LisaMarie and I got together after this. A former bookbinding student actually had already run into me and we saw her and her grandchild outside looking for bugs with the child's new bug-finding kit which included a magnifying glass and capture jar. I don't think the child knew what to make of so many adults talking about keeping journals at the same time! But I think she got the idea it was a good goal toward which to grow.

By now it was a lovely, sunny, crisp May day and I had a lovely walk home and stopped to sketch, but I'll show that sketch to you another day because I have something to say about it and now is not the time.

Besides which I don't know when my internet service will kick out again as it has been doing for the last week.
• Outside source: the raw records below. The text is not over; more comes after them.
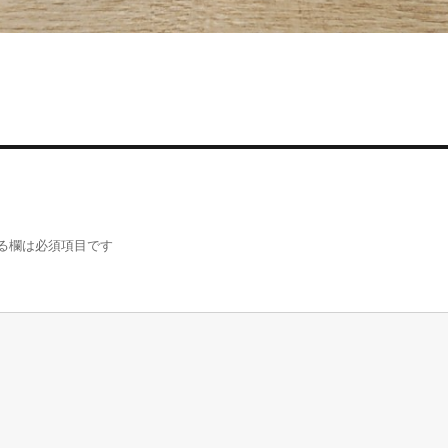
る欄は必須項目です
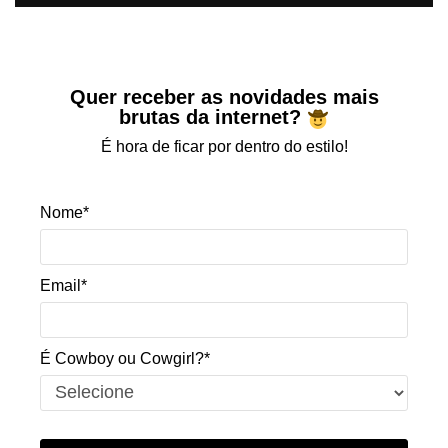
Quer receber as novidades mais
brutas da internet?
É hora de ficar por dentro do estilo!
Nome*
Email*
É Cowboy ou Cowgirl?*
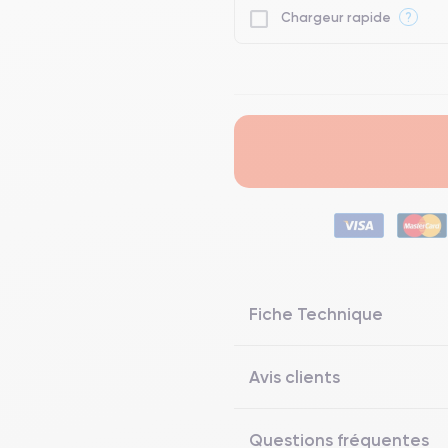
?
Chargeur rapide
Fiche Technique
Avis clients
Questions fréquentes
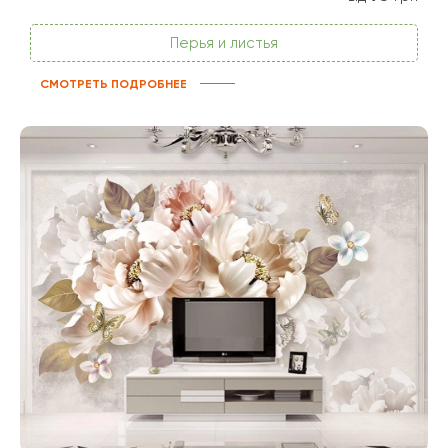
Перья и листья
СМОТРЕТЬ ПОДРОБНЕЕ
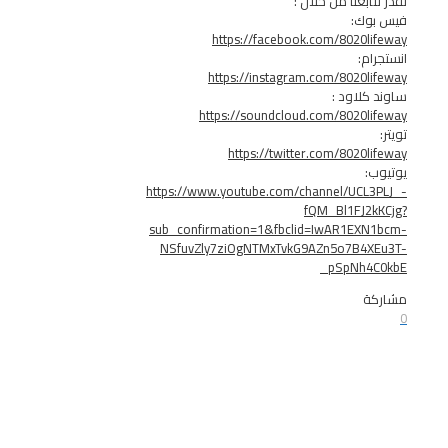
بعنا من خلال :
ك:
https://facebook.com/8020
:
https://instagram.com/8020
لاود :
https://soundcloud.com/8020
https://twitter.com/8020
https://www.youtube.com/channel/UC
fQM_Bl1FJ
sub_confirmation=1&fbclid=IwAR1EX
NSfuvZly7ziOgNTMxTvkG9AZn5o7B4
_pSpNh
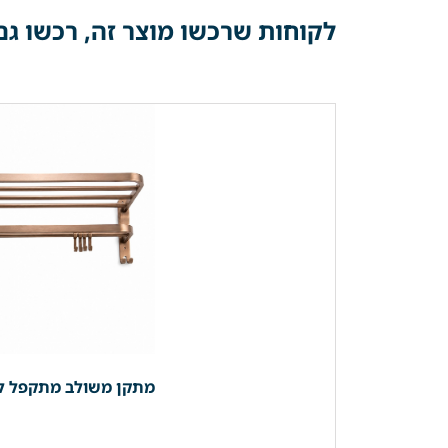
לקוחות שרכשו מוצר זה, רכשו גם
מתקן משולב מתקפל למגבות | מדף + קולבים | 59 ס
If you read this but don't find a Project Friday on Friday, don't worry I'll get it up as soon as I can. Fingers crossed internet service will be "normal" by the end of Thursday.

And please forgive any typos of which I am sure this post will contain more than normal as I'm running on empty as I rush to get this posted for Thursday, before my internet service kicks out again. I'll try to fix egregious errors found when I'm not typing on adrenaline.

    • Miss T
    • May 10, 2012

    Marvelous sketches, Roz. I particularly love the Meadowlark!

  1. Reply

    I always enjoy your sketches and the things you have to say…and when life changes our schedule we can still make the best of it.

  2. Reply

    Thanks Dianne. I really wanted to do the other things, but you know what, it all worked out and I can’t complain about any day when I get to go and sketch at the Bell. If I hadn’t gone Sunday I wouldn’t have be able to get over there this week because the date I was going to go was clogged with other stuff.

    I hope you have a day where the changes that happen are good! Thanks for writing.